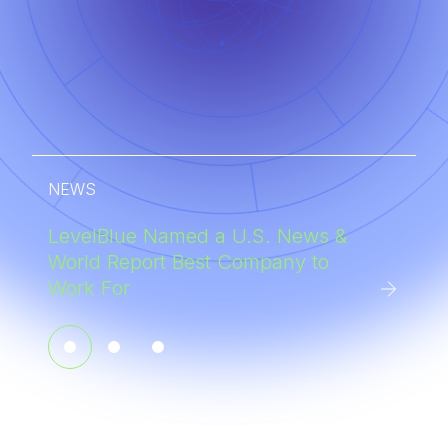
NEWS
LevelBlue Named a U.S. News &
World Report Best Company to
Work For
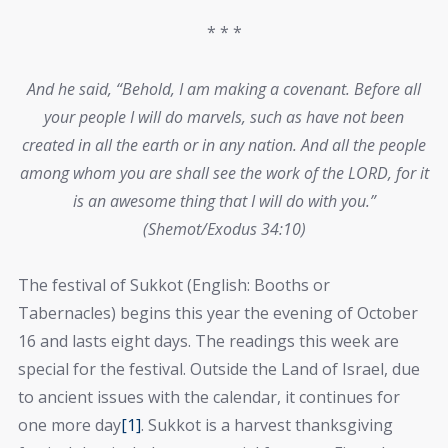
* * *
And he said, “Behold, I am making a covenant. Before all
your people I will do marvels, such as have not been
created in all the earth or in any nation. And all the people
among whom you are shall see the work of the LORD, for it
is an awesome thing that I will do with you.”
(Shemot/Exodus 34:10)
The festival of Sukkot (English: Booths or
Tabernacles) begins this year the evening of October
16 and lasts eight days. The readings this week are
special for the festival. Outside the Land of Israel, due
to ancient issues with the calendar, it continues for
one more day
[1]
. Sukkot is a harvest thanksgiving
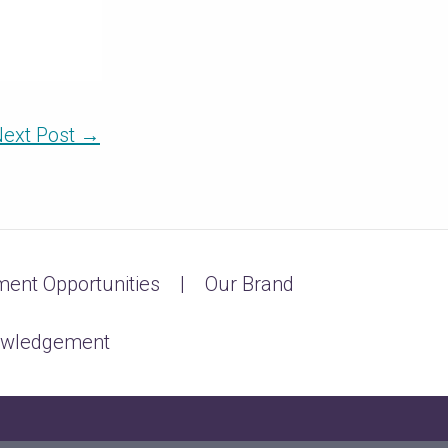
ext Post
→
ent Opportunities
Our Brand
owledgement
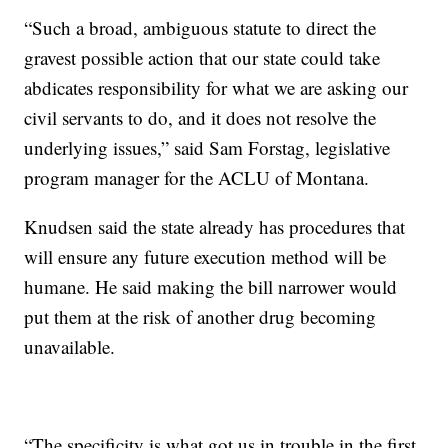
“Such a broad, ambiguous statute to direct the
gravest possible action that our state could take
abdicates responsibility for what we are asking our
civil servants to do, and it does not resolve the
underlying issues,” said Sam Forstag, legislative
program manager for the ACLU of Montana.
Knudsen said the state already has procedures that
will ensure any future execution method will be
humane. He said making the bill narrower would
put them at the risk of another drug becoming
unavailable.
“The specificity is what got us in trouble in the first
...
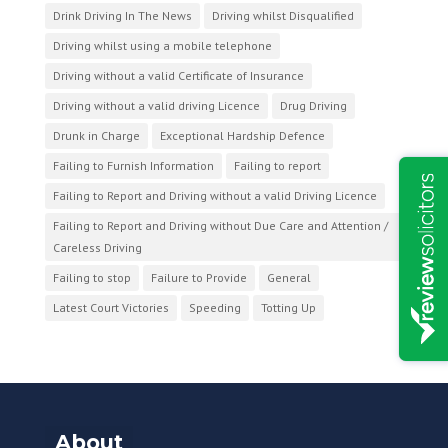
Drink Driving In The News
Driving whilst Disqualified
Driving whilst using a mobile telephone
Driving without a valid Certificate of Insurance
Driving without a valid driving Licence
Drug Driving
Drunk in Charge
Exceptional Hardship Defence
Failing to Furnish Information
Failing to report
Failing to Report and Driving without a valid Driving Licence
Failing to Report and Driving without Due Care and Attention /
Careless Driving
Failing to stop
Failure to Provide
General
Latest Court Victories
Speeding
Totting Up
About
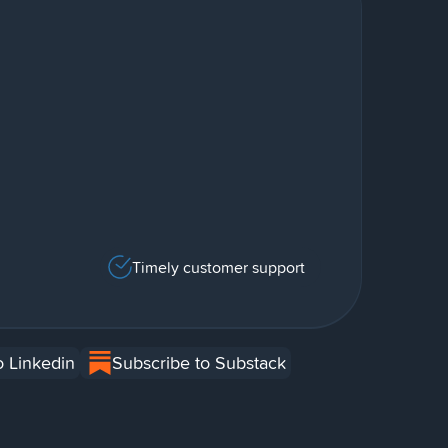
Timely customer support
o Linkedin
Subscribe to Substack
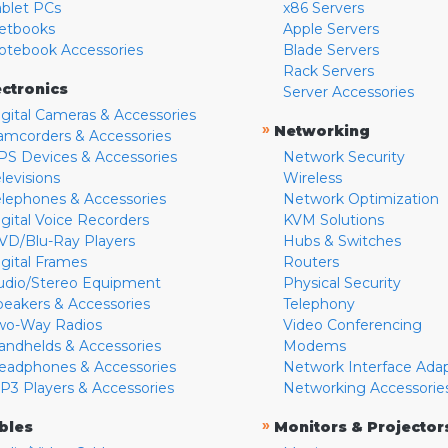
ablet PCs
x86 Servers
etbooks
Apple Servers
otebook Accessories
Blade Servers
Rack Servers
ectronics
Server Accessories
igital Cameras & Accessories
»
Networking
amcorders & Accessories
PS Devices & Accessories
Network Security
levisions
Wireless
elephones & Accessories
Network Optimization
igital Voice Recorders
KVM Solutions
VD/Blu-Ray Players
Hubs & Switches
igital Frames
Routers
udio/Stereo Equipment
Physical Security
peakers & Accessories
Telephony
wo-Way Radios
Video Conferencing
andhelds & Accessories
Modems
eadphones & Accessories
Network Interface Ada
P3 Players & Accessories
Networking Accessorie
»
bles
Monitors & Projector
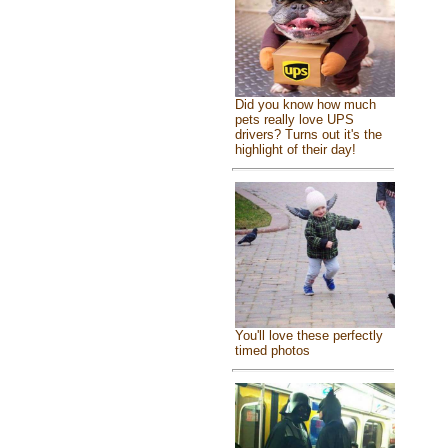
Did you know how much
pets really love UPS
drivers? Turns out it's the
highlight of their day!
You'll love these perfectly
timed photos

Task objective: Reproduce the lines above starting at the one with "wo-Way Radios" and ending at the one with "timed photos", both included, exactly and with no pictures.

Response to this task:
wo-Way Radios
Video Conferencing
andhelds & Accessories
Modems
eadphones & Accessories
Network Interface Ada
P3 Players & Accessories
Networking Accessorie
»
bles
Monitors & Projector
Did you know how much
pets really love UPS
drivers? Turns out it's the
highlight of their day!
You'll love these perfectly
timed photos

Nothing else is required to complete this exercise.